We give an exposition of the

of induced representations. Then we provide a

that refines the notion to ∞-representations of ∞-groups equipped with any additional geometric structure.

#### Explanation

Suppose a Lie group $G$ acts smoothly and transitively on a smooth manifold $M$. The stabilizer subgroup of a given point $x \in M$ is then a Lie subgroup $H \subseteq G$, and

$M \cong G/H \,,$

is the coset space.

Starting from this, there’s a recipe taking any representation $s$ of $H$ on a vector space $V$ and turns it into a vector bundle $E$ over $M$ — called the induced bundle. Moreover, the group $G$ acts on this bundle, and the projection

$\pi : E \to M$

is compatible with the action of $G$:

$\pi(g e) = g \pi(e) .$

Hence $E$ is a $G$-equivariant vector bundle over $M$.

The ‘process’ described is actually a functor, the induction functor.

There’s a category

$Rep(H)$

of linear representations of $H$, and a category

$Vect(M,G)$

of $G$-equivariant vector bundles over $M$. The induced bundle construction gives a functor

$L: Rep(H) \to Vect(M,G)$

But, if you think about it, you’ll notice there’s also a functor going back the other way:

$R: Vect(M,G) \to Rep(H)$

If you give me a $G$-equivariant vector bundle $E$ over $M$, I can take its fiber over your favorite point $x$, and I get a vector space — and this becomes a representation of the stabilizer group $H$, thanks to how $G$ acts on $E$.
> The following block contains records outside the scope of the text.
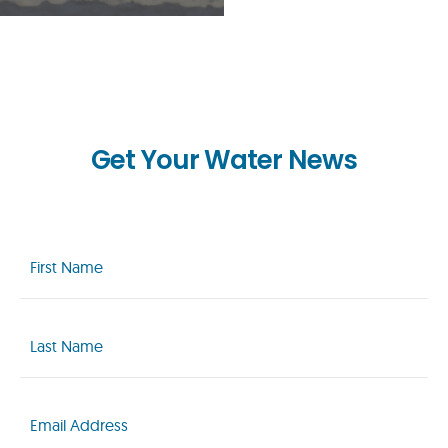
Get Your Water News
First
Name
(Required)
Last
Name
(Required)
Email
(Required)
This functor is simpler than the induced bundle construction!

Whenever we have functors going both ways between two categories, we should suspect that they’re adjoints. The simpler functor often amounts to ‘forgetting’ something. This forgetful functor is usually the right adjoint. It’s partner going the other way, the left adjoint, usually involves ‘constructing’ something instead of ‘forgetting’ something.

And indeed, that’s what’s happening here! Technically, this is to say that

$hom(L V, F) \cong hom(V, R F)$

Here $V$ is a representation of $H$ — note abuse of notation in calling it $V$, which is the name for the vector space on which $G$ acts, instead of the more pedantic full name for a representation, which is something like $s: G \to GL(V)$.
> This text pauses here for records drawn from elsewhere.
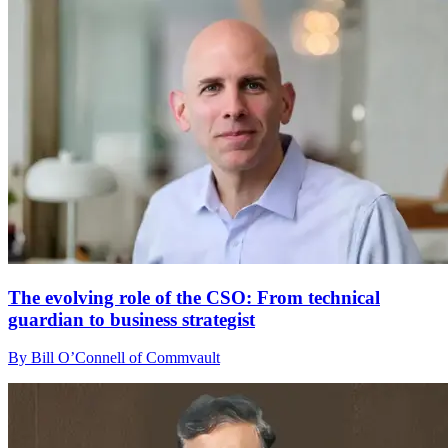
The evolving role of the CSO: From technical
guardian to business strategist
By Bill O’Connell of Commvault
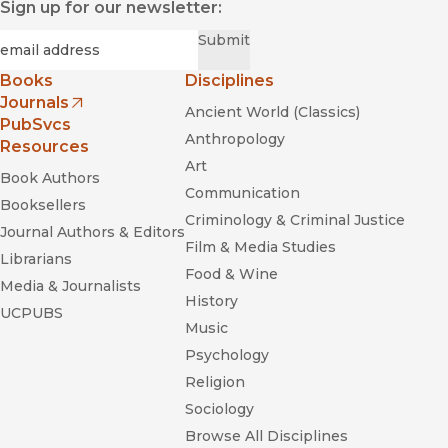
Sign up for our newsletter:
Required
Email
*
Submit
Books
Disciplines
Journals
Ancient World (Classics)
(opens in new window)
PubSvcs
Anthropology
Resources
Art
Book Authors
Communication
Booksellers
Criminology & Criminal Justice
Journal Authors & Editors
Film & Media Studies
Librarians
Food & Wine
Media & Journalists
History
UCPUBS
Music
Psychology
Religion
Sociology
Browse All Disciplines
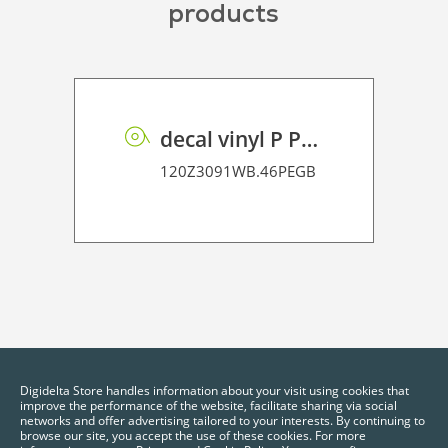
products
decal vinyl P PE GB 95 BO
120Z3091WB.46PEGB
Digidelta Store handles information about your visit using cookies that
improve the performance of the website, facilitate sharing via social
networks and offer advertising tailored to your interests. By continuing to
browse our site, you accept the use of these cookies. For more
Similarly, $F$ is a $G$-equivariant vector bundle over $M$ — and this should be something like $\pi : F \to M$, or something even more long-winded that gives a name to how $G$ acts on $F$ and $M$.

$L V$ is the induced bundle corresponding to $V$.

$R F$ is the fiber of $F$ over your favorite point $x$, which becomes a representation of $G$.

And this:

$hom(L V, F) \cong hom(V, R F)$

says that $G$-equivariant vector bundle maps from $L V$ to $F$ are in natural 1-1 correspondence with intertwining operators from $V$ to $R F$.

Now, whenever you see any sort of ‘forgetful’ process, you should wonder if it has a left adjoint, a construction which in some loose sense is the ‘reverse’ of forgetting. Why? Because these left adjoints tend to be important.

Endowed with this heuristic, as soon as you see there’s a rather obvious ‘forgetful’ process that takes a $G$-equivariant vector bundle over $M$ and gives a representation of $H$ on the fiber over $x \in M$, you will seek the ‘reverse’ process — and then you’ll rediscover the induced bundle construction!

And why is this so great? Well, there’s also a process that takes any representation of $G$ and restricts it to a representation of $H$:

$R': Rep(G) \to Rep(H)$

And this too, has a left adjoint:

$L' : Rep(H) \to Rep(G)$

which is called the induced representation trick.

#### Detailed description

Given a group $G$ with a subgroup $H$, and a representation $s$ of $H$ on a vector space $V$, we define a left action of $H$ on the product $G\times V$ by $h\cdot (g, v) = (g h^{-1}, s(h)v)$. We write $[(g,v)]$ for the orbit, or equivalence class, that contains $(g,v)$.

We then define $E = (G\times V)/H$ as the set of orbits of that action of $H$, $M = G/H$ as the set of left cosets of $H$, and the projection $\pi: E\to M$ by $\pi ([(g,v)]) = g H$, where of course it makes no difference if we re-describe the orbit $[(g,v)]$ as $[(g h^{-1}, s(h)v]$ for any $h\in H$ because $(g h^{-1}) H = g H$.

For each $x\in M$, choose $g$ to be any element of $G$ such that $x = g H$. Define $E_x = \pi^{-1}(x)$, and $\phi_g:V\to E_x$, $\phi_g(v) = [(g,v)]$.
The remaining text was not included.